The pro-Monsanto “Farmer Assurance Provision, Section 735,” rider was quietly slipped into Agricultural Appropriations provisions of the HR 933 Continuing Resolution spending bill, designed to avert a federal government shutdown. It states that the department of agriculture “shall, notwithstanding any other provisions of law, immediately grant temporary permits to continue using the [GE] seed at the request of a farmer or producer [Monsanto].”
Obama signed the law on March 29. It allows the agribusiness giant to promote and plant GMO and GE seeds free from any judicial litigation that might deem such crops unsafe. Even if a court review determines that a GMO crop harms humans, Section 735 allows the seeds to be planted once the USDA approves them.
Public health lawyer Michele Simon told the New York Daily News the Senate bill requires the USDA to “ignore any court ruling that would otherwise halt the planting of new genetically mengineered crops.”
5. Continuing environmental nightmares.
As Tami Canal points out, studies have linked Monsanto and other biotech conglomerates to the decline of bee colonies in the US and abroad.

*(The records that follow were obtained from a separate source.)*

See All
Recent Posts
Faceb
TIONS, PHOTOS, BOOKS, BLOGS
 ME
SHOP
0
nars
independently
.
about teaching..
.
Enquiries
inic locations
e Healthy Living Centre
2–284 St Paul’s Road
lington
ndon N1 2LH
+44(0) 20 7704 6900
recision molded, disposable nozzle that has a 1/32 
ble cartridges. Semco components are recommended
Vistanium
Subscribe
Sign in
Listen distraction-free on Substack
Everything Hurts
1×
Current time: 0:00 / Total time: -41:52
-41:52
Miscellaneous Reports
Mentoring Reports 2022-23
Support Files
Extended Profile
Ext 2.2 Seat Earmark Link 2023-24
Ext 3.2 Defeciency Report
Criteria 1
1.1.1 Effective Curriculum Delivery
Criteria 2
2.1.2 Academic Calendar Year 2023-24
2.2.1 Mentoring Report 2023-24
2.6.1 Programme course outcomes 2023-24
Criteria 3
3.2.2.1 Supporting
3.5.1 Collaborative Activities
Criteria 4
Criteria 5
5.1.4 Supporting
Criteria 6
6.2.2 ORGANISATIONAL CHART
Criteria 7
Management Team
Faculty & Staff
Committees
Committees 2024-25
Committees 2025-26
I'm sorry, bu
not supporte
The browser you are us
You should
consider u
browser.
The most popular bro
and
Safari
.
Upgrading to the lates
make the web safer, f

Their environmental blunders don’t stop there. In 2002 the Washington Postpublished a piece titled “ Monsanto Hid Decades of Pollution,” outlining the corporation’s pollution of an Alabama town with toxic PCBs for decades without disclosure.
The Union of Concerned Scientists (UCS) published an article debunking Monsanto’s claim that it is a “leader and innovator in sustainable agriculture.”
While Monsanto advertises its technology as important to achieving such goals as adequate global food production and “reducing agriculture’s negative impacts on the environment,” the UCS says in reality, the corporate giant stands in the way of sustainable agriculture.
For one, Monsanto’s policies promote pesticide resistance. “Their RoundupReady and Bt technologies lead to resistant weeds and insects that can make farming harder and reduce sustainability,” reads the UCS article.
The article also notes that Monsanto’s policies increase herbicide use, which can cause health effects, and perpetuates gene contamination, as engineered genes tend to show up in non-GE crops. Additionally, the UCS says Monsanto is a purveyor of monoculture because it focuses only on limited varieties of a few commodity crops, reducing biodiversity, and as a result, increasing pesticide and fertilizer pollution.
The union points out that Monsanto’s lobbying, advertising and stronghold over research on its products makes it difficult for farmers and policymakers to make informed decisions about more sustainable agriculture.
Finally, UCS says Monsanto contributes little to helping the world feed itself, and has failed to endorse science-backed solutions that don’t give its products a central role.